Summer isn’t just for catching up on old shows like the The Comeback and I’ll be using the hiatus to finally start watching one of the most talked about shows of the last year and that’s Scandal (much like my Freaks and Geeks discussion partner Julie Hammerle – her catch up list is pretty great). I’d also like to squeeze in Enlightened and finally crack open my Parenthood DVDs before the next batch of shows like Ray Donovan, The Bridge, Dexter and Breaking Bad start, but I’m not sure how likely this will be (especially with my ever growing book pile, work and seeing people).
Be warned I’m about to become obsessed with everything Olivia Pope is doing and wearing.
Considering how much Scandal is talked about on my Twitter feed I’ve managed to remain spoiler free so I went into the pilot knowing very little beyond the fact that it is set in Washington, Olivia has a past relationship with the President and they work in some sort of crisis management. I’ve only ever seen one episode of Grey’s Anatomy (randomly when I was on holiday in New Zealand) so this is also my first real experience of a Shonda Rhimes show.
Scandal has received a lot of positive endorsements and I’m totally all in from the pilot episode; it sets up the high stakes of the show, introduces a vast amount of characters in a succinct manner and presents several interesting conflicts all within 42 minutes. This can be the problem with pilots as they have very little time to create a whole new world (now I’m singing the song from The Little Mermaid) but Scandal balances the short term pilot plot (the Sully murder case) and what I’m guessing is the season long arc (the President’s affair with his aide).
Our point of entry is Quinn, who has just been hired to work for Olivia – but not at a law firm like we are used to seeing on this type of procedural. Certain points are reinforced – they work for their client and no one else, they are the “good guys” with Olivia as their “best guy” and they’re “Gladiators in suits.” As with Joan’s statement in the Mad Men pilot “This is why I don’t allow crying in the break room,” Quinn is told the same as it’s not something Olivia believes in (she’s not impervious to emotion as we see later in the restaurant after her confrontation with Fitz). The decades might be different but office politics are still the same.
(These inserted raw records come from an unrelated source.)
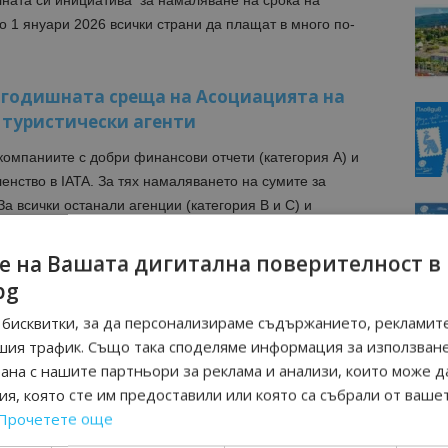
алната си инициатива за намаляване на срока на
о 1 януари 2026 всички страни да плащат в много по-
 годишната среща на Асоциацията на
 туристически агенти
омпаниите с добри финансови отчети (категория А) и
енство в IATA. За тях намаляването на сумите за
а всички останали агенции (категория В и С) и
ежест ще бъде с до 10% по-малка, поясни Елена
е на Вашата дигитална поверителност в
bg
условия, IATA агенциите ще трябва да поискат от IATA
бисквитки, за да персонализираме съдържанието, рекламите
ата за обезпечение след 01.09.2024 год. , след което
шия трафик. Също така споделяме информация за използван
банковата гаранция или депозит към IATA.
рана с нашите партньори за реклама и анализи, които може д
я, която сте им предоставили или която са събрали от ваше
 в Кюстендил са заети за Празника на
Прочетете още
The show that Scandal most reminds me of from the pilot is The Good Wife with its mixture of politics, sex and law – this is by no means a bad thing as The Good Wife is one of my favorite shows. Like Alicia Florrick, Olivia Pope is working in the moral grey area as we see her negotiating in a variety of styles. This includes visiting the District Attorney (played by Joshua Malina!) in the middle of the night and casually mentioning that she’ll get the media involved and put an unfavorable spin on things, threatening to ruin Amanda, a young women who claims that she has been having an affair with the President and getting her co-worker Stephen (who I might be calling Desmond in my notes) to propose to his girlfriend. One repeated notion is Olivia’s gut instinct is never wrong, except it is in the case of Amanda as it turns out the President has been having an affair. It’s important for the protagonist to have a flaw and Olivia’s weak spot is President Fitz and while they both clearly have feelings for each other, the scene in the Oval Office is incredibly uncomfortable and instantly makes me dislike his character.
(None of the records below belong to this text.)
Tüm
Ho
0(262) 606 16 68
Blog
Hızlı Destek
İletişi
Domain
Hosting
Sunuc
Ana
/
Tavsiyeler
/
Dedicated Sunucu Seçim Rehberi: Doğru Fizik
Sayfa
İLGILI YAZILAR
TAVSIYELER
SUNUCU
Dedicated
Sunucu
With such a large cast it’s not surprising that I spent half the episode going “hey it’s that guy” – I’ve only just realized that Tony Goldwyn who plays Fitz was in Ghost and played a dodgy judge in The Good Wife. I spent half of the episode trying to place Abbey (who feels like Scandal’s less mysterious Kalinda) and halfway through I pretty much yelled Mad Men at the screen as I remembered that she plays Glen Bishop’s mother Helen. Have Wes Brown (Sully) and Kerr Smith (Dawson’s Creek’s Jack McPhee) ever played brothers?
The standout performance is of course from Kerry Washington who manages to convey Olivia’s heartbreak at Fitz’s betrayal in such an astounding way; from the moment Quinn mentions “Sweet Baby” to her anger and disappointment when she confronts Fitz. Washington commands the rooms she is in, whether dealing with a kidnapped baby or her client’s refusal to reveal the truth about his sexuality. Olivia’s only weakness seems to be the President but by the end of the episode she has found a way to regain control of this situation as she takes on Amanda as a client.
I’m looking forward to watching more and finally being caught up on this much talked about show. Plus I’m already dreaming of a job where I can dress like Olivia Pope.